Personal information
- Born: March 24, 2004 (age 22) Rome, Italy

Sailing career
- Sport: Sailing
- Classes: 470, Optimist

Medal record
Sailing
Representing Italy
Optimist World Championship
| Gold medal – first place | 2017 Pattaya | Optimist |
| Gold medal – first place | 2018 Limassol | Optimist |
| Gold medal – first place | 2019 Antigua | Optimist |
470 Junior World Championships
| Gold medal – first place | 2019 San Remo | 470 Juniors World Championships |
European Championships
| Gold medal – first place | 2019 Formia | 470 Juniors |

= Marco Gradoni =

Italian sailor

Marco Gradoni is an Italian sailor. He became the first Optimist sailor in history to win three successive World Championship titles (2017, 2018 and 2019).
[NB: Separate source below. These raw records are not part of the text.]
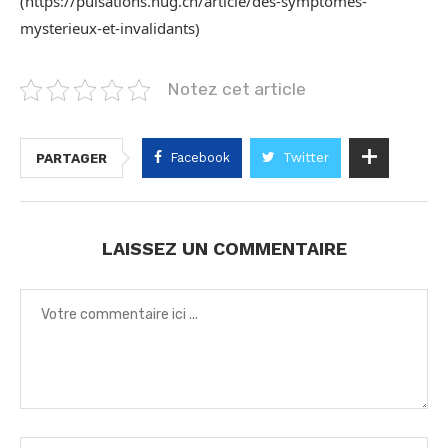
(https://pulsations.hug.ch/article/des-symptomes-
mysterieux-et-invalidants)
Notez cet article
Facebook
Twitter
PARTAGER
LAISSEZ UN COMMENTAIRE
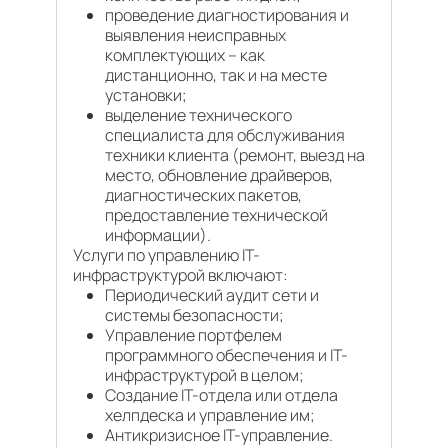
проведение диагностирования и
выявления неисправных
комплектующих – как
дистанционно, так и на месте
установки;
выделение технического
специалиста для обслуживания
техники клиента (ремонт, выезд на
место, обновление драйверов,
диагностических пакетов,
предоставление технической
информации).
Услуги по управлению IT-
инфраструктурой включают:
Периодический аудит сети и
системы безопасности;
Управление портфелем
программного обеспечения и IT-
инфраструктурой в целом;
Создание IT-отдела или отдела
хелпдеска и управление им;
Антикризисное IT-управление.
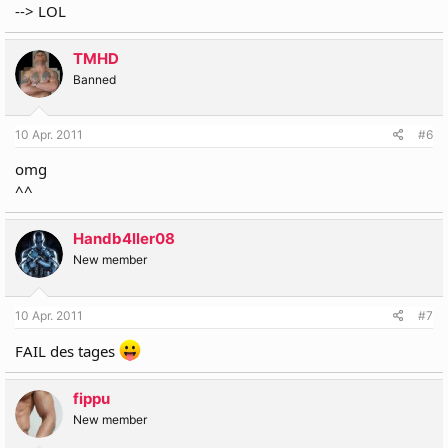
--> LOL
TMHD
Banned
10 Apr. 2011
#6
omg
^^
Handb4ller08
New member
10 Apr. 2011
#7
FAIL des tages
fippu
New member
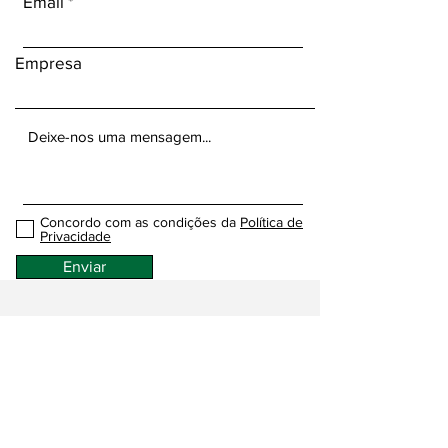
Email
Empresa
Concordo com as condições da
Política de
Privacidade
Enviar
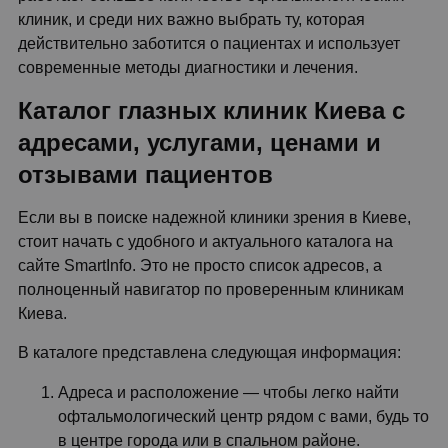
клиник, и среди них важно выбрать ту, которая
действительно заботится о пациентах и использует
современные методы диагностики и лечения.
Каталог глазных клиник Киева с
адресами, услугами, ценами и
отзывами пациентов
Если вы в поиске надежной клиники зрения в Киеве,
стоит начать с удобного и актуального каталога на
сайте SmartInfo. Это не просто список адресов, а
полноценный навигатор по проверенным клиникам
Киева.
В каталоге представлена следующая информация:
Адреса и расположение — чтобы легко найти
офтальмологический центр рядом с вами, будь то
в центре города или в спальном районе.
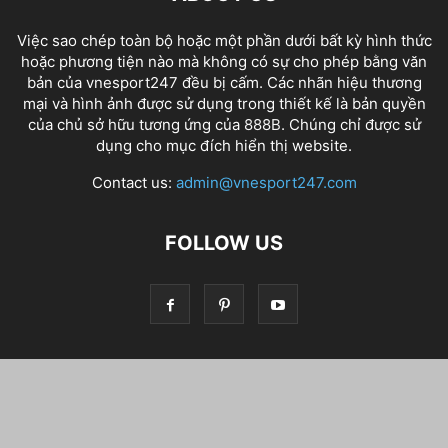
Việc sao chép toàn bộ hoặc một phần dưới bất kỳ hình thức
hoặc phương tiện nào mà không có sự cho phép bằng văn
bản của vnesport247 đều bị cấm. Các nhãn hiệu thương
mại và hình ảnh được sử dụng trong thiết kế là bản quyền
của chủ sở hữu tương ứng của
888B
. Chúng chỉ được sử
dụng cho mục đích hiển thị website.
Contact us:
admin@vnesport247.com
FOLLOW US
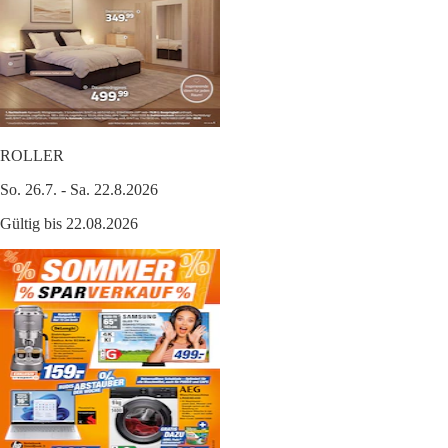
ROLLER
So. 26.7. - Sa. 22.8.2026
Gültig bis 22.08.2026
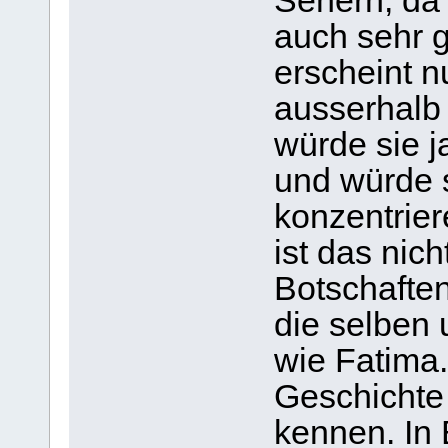
Sehern, da 
auch sehr 
erscheint n
ausserhalb
würde sie 
und würde s
konzentrier
ist das nic
Botschaften
die selben 
wie Fatima
Geschichte
kennen. In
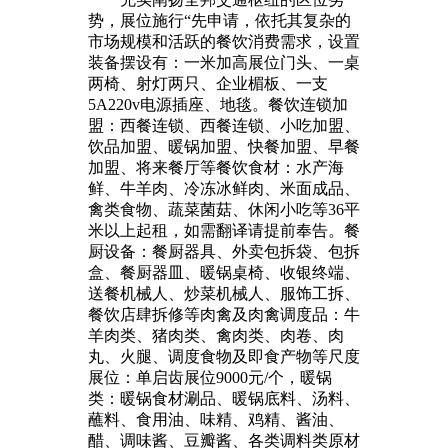
势，展位施行“先申请，依托其复杂的
市场规模和活跃的餐饮消费需求，设置
装备摆设有：一米加高展位门头、一桌
两椅、射灯两只、企业楣板、一支
5A220v电源插座、地毯。餐饮连锁加
盟：西餐连锁、西餐连锁、小吃加盟、
饮品加盟、暖锅加盟、快餐加盟、早餐
加盟、将来餐厅等餐饮食材：水产海
鲜、牛羊肉、冷冻冰鲜肉、米面成品、
禽类食物、蔬菜菌菇、休闲小吃等36平
米以上起租，如需翻译请提前奉告。餐
厨设备：餐厨器具、外卖包拆袋、包拆
盒、餐厨器皿、暖锅桌椅、收银终端、
送餐机械人、炒菜机械人、服饰工拆、
餐饮店肆拆修等肉禽及肉禽调度品：牛
羊肉类、猪肉类、禽肉类、肉卷、肉
丸、火腿、调度食物及即食产物等尺度
展位：单启齿展位9000元/个，暖锅
类：暖锅食材涮品、暖锅底料、汤料、
蘸料、食用油、味精、鸡精、酱油、
醋、调味酱、豆瓣酱、各类调料类原材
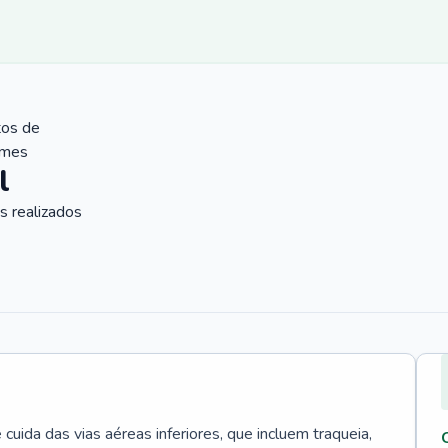
tos de
ames
l
 realizados
uida das vias aéreas inferiores, que incluem traqueia,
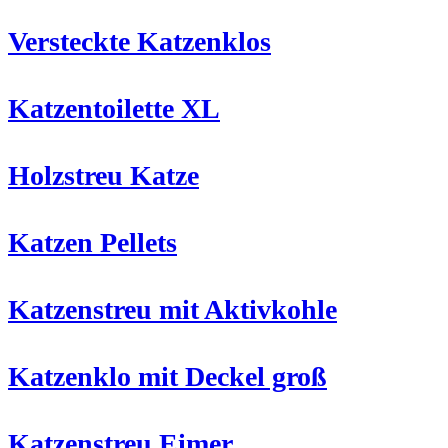
Versteckte Katzenklos
Katzentoilette XL
Holzstreu Katze
Katzen Pellets
Katzenstreu mit Aktivkohle
Katzenklo mit Deckel groß
Katzenstreu Eimer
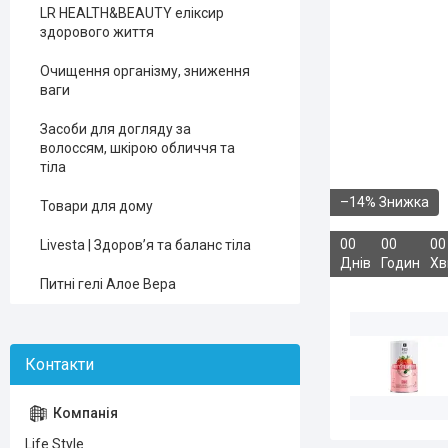
LR HEALTH&BEAUTY еліксир
здорового життя
Очищення організму, зниження
ваги
Засоби для догляду за
волоссям, шкірою обличчя та
тіла
–14%
Товари для дому
0
0
0
0
0
0
Livesta | Здоров’я та баланс тіла
Днів
Годин
Хв
Питні гелі Алое Вера
Life Style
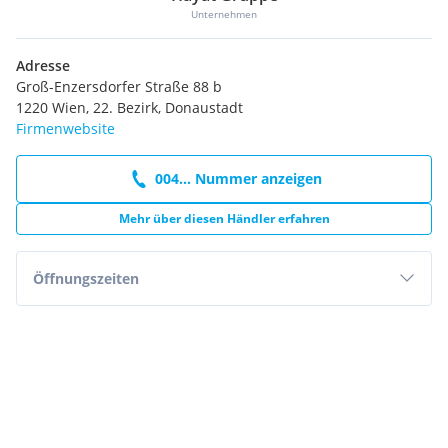
aus welchem Rechtsgrund ist ausgeschlossen.
Unternehmen
Der Verkäufer bestätigt, sämtliche fahrzeugbezogenen
Angaben vollständig und wahrheitsgemäß an die Hayat
Adresse
Gruppe übermittelt zu haben und stellt die Hayat Gruppe von
Groß-Enzersdorfer Straße 88 b
sämtlichen Ansprüchen Dritter frei, die auf unrichtige oder
1220 Wien, 22. Bezirk, Donaustadt
unvollständige Angaben zurückzuführen sind.
Firmenwebsite
004... Nummer anzeigen
Mehr über diesen Händler erfahren
Öffnungszeiten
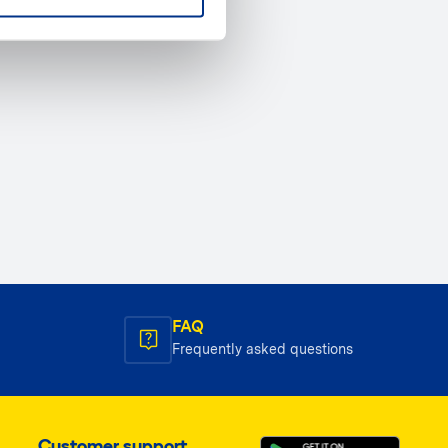
FAQ
Frequently asked questions
Customer support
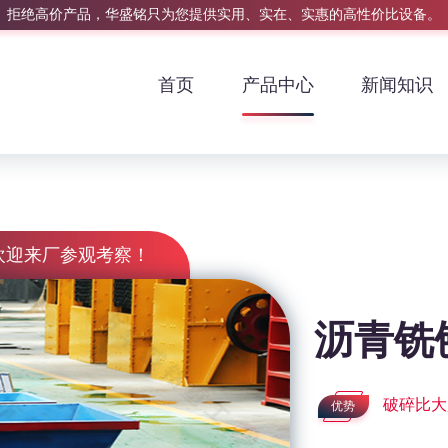
拒绝高价产品，华盛铭只为您提供实用、实在、实惠的高性价比设备。
首页
产品中心
新闻知识
欢迎来厂参观考察！
沥青铣
破碎比大
优势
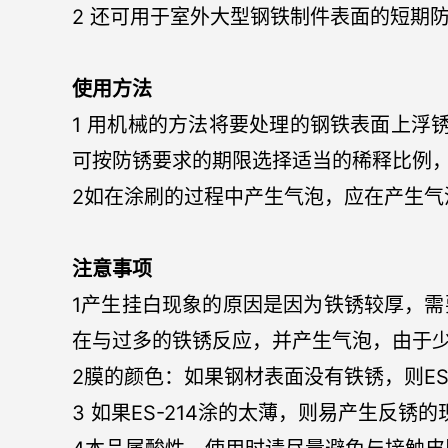
2 还可用于室外大型钢铁制件表面的短期
使用方法
1 用机械的方法将要处理的钢铁表面上浮锈
可按防锈要求的期限选择适当的稀释比例
2如在涂刷的过程中产生气泡，应在产生气
注意事项
1产生挂白现象的原因是因为铁锈较厚，需要涂
在与过多的铁锈反应，并产生气泡，由于
2膜的颜色：如果钢材表面没有铁锈，则E
3 如果ES-214涂的太薄，则易产生反锈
In doing so, Gradoni was awarded the Rolex World Sailor of The Year Award in 2019, being the youngest ever recipient.

As of June 2024, Gradoni is a helmsman for Luna Rossa Prada Pirelli.

He won the 2021 mixed 470 Junior World Championships held in Sanremo.

In June 2023, Gradoni announced that he would pause his Olympic 470 campaign whilst he focused on the upcoming 2024 America's Cup for Luna Rossa Prada Pirelli.